Problem statement
Transcribe exactly the line that contains "Software Defined Wide Area Network (384, 155)" and every line after it through the end of the records, with nothing else.

Record set
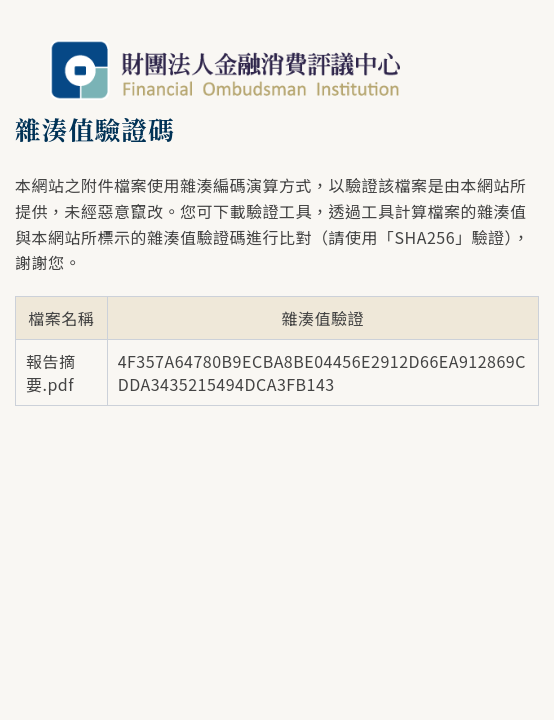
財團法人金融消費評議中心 (225, 70)
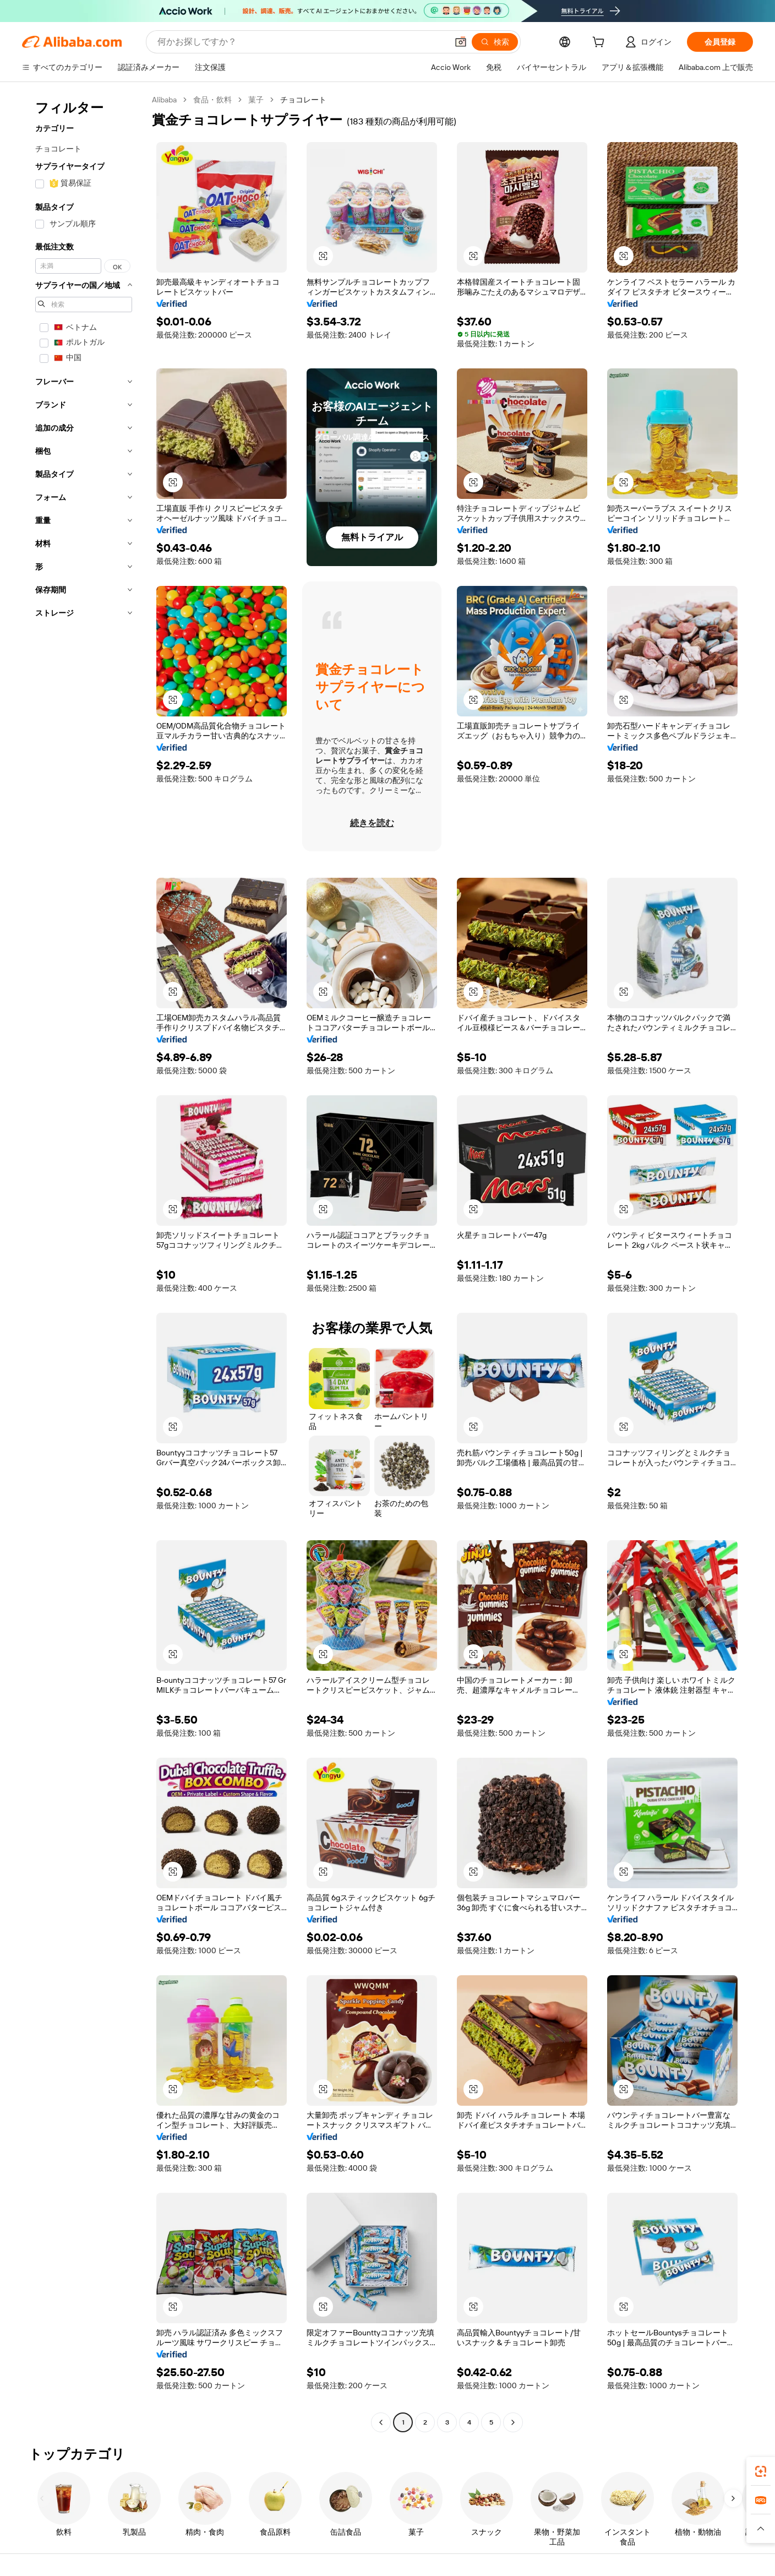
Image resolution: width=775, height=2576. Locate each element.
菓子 (256, 99)
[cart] (600, 43)
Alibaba (164, 99)
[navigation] (84, 1262)
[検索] (495, 42)
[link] (760, 2471)
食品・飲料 (212, 99)
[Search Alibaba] (301, 42)
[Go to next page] (513, 2422)
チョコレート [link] (303, 99)
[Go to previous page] (381, 2422)
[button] (460, 41)
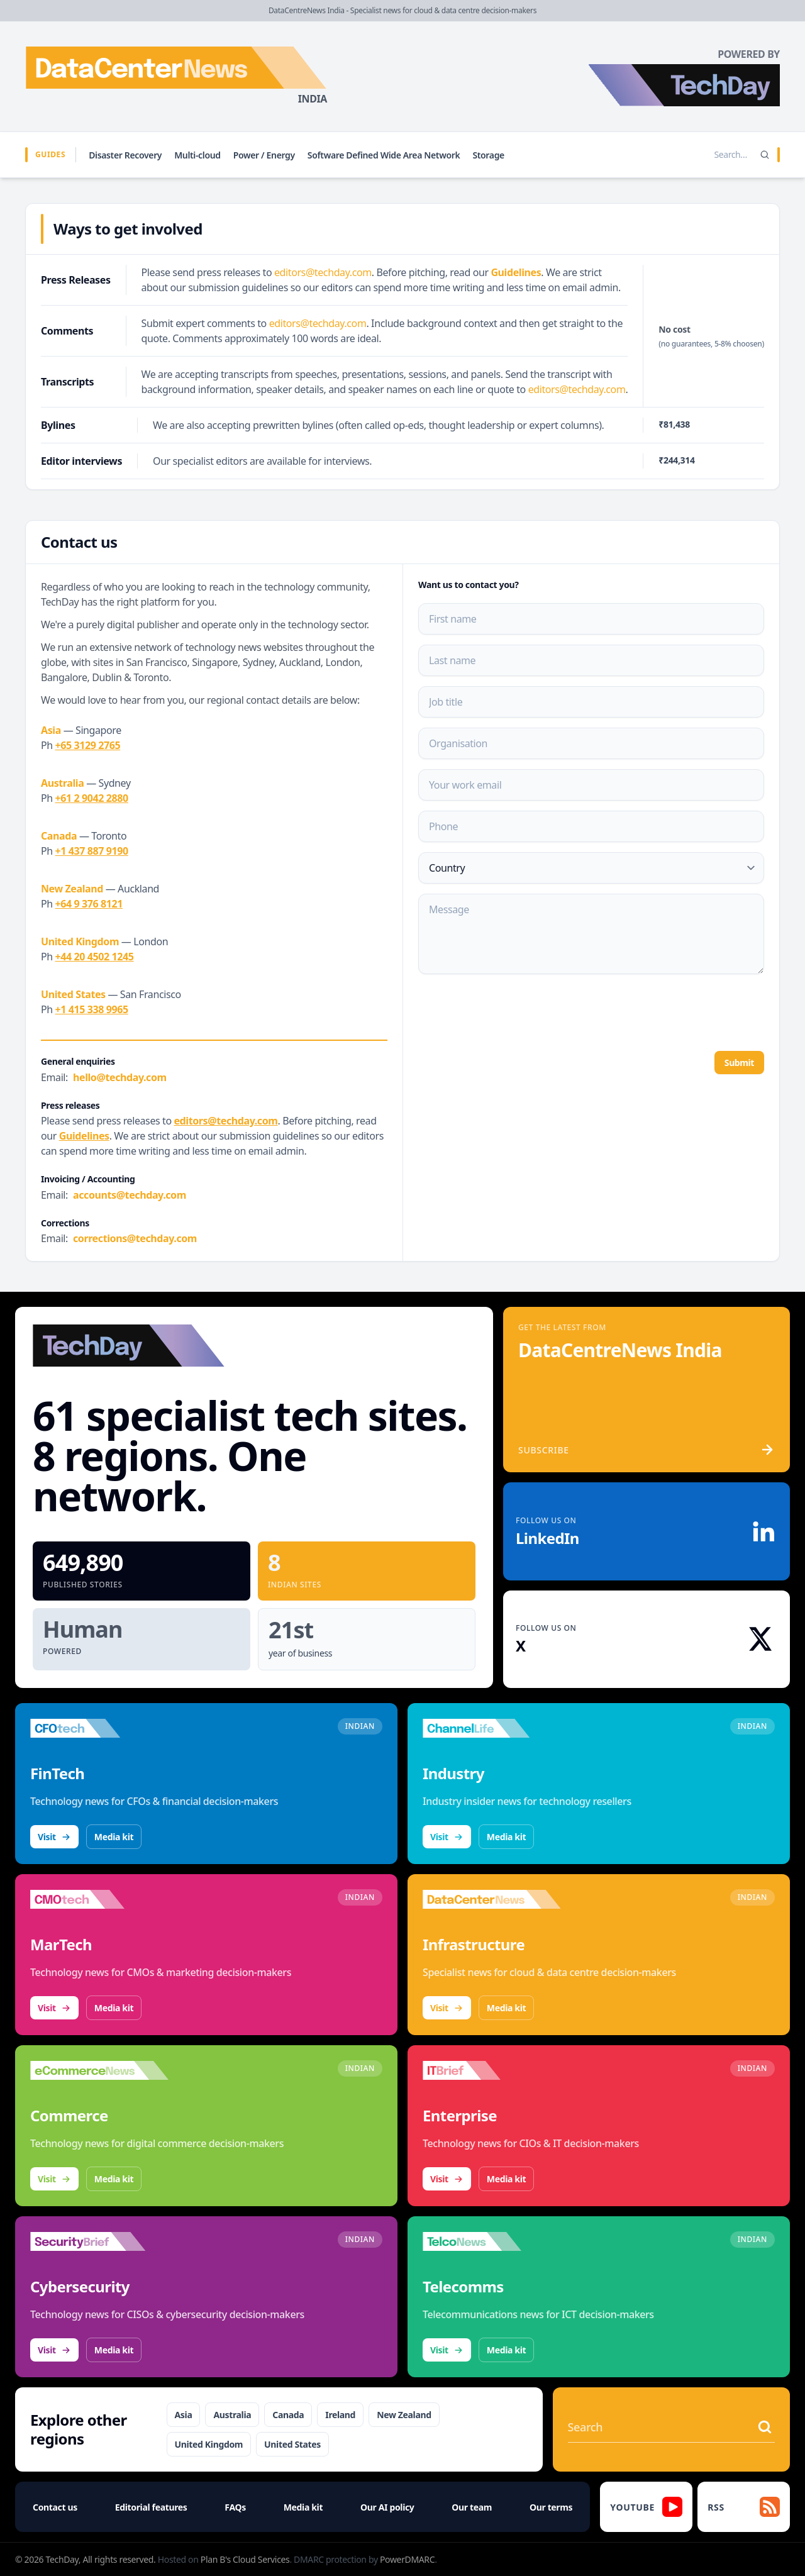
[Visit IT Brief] (492, 2070)
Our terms (551, 2507)
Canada (288, 2415)
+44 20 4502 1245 (94, 956)
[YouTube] (646, 2507)
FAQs (235, 2507)
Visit (54, 1837)
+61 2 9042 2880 (91, 798)
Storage (488, 155)
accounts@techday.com (129, 1195)
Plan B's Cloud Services (245, 2559)
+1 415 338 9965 (91, 1009)
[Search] (764, 154)
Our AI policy (387, 2507)
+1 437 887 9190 (91, 851)
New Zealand (404, 2415)
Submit (739, 1063)
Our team (472, 2507)
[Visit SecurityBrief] (99, 2241)
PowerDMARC (407, 2559)
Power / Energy (264, 155)
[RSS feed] (743, 2507)
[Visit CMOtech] (99, 1899)
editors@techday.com (323, 272)
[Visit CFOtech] (99, 1728)
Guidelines (516, 272)
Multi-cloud (197, 155)
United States (292, 2444)
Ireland (340, 2415)
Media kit (113, 1837)
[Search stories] (704, 154)
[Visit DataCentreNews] (492, 1899)
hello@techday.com (120, 1077)
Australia (232, 2415)
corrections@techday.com (135, 1238)
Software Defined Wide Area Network (384, 155)
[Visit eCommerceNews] (99, 2070)
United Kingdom (209, 2444)
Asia (183, 2415)
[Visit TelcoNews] (492, 2241)
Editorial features (151, 2507)
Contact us (55, 2507)
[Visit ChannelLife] (492, 1728)
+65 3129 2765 (88, 745)
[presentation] (513, 1011)
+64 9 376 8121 (89, 904)
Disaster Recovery (125, 155)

Written answer
Software Defined Wide Area Network (384, 155)
[Visit eCommerceNews] (99, 2070)
United Kingdom (209, 2444)
Asia (183, 2415)
[Visit TelcoNews] (492, 2241)
Editorial features (151, 2507)
Contact us (55, 2507)
[Visit ChannelLife] (492, 1728)
+65 3129 2765 (88, 745)
[presentation] (513, 1011)
+64 9 376 8121 (89, 904)
Disaster Recovery (125, 155)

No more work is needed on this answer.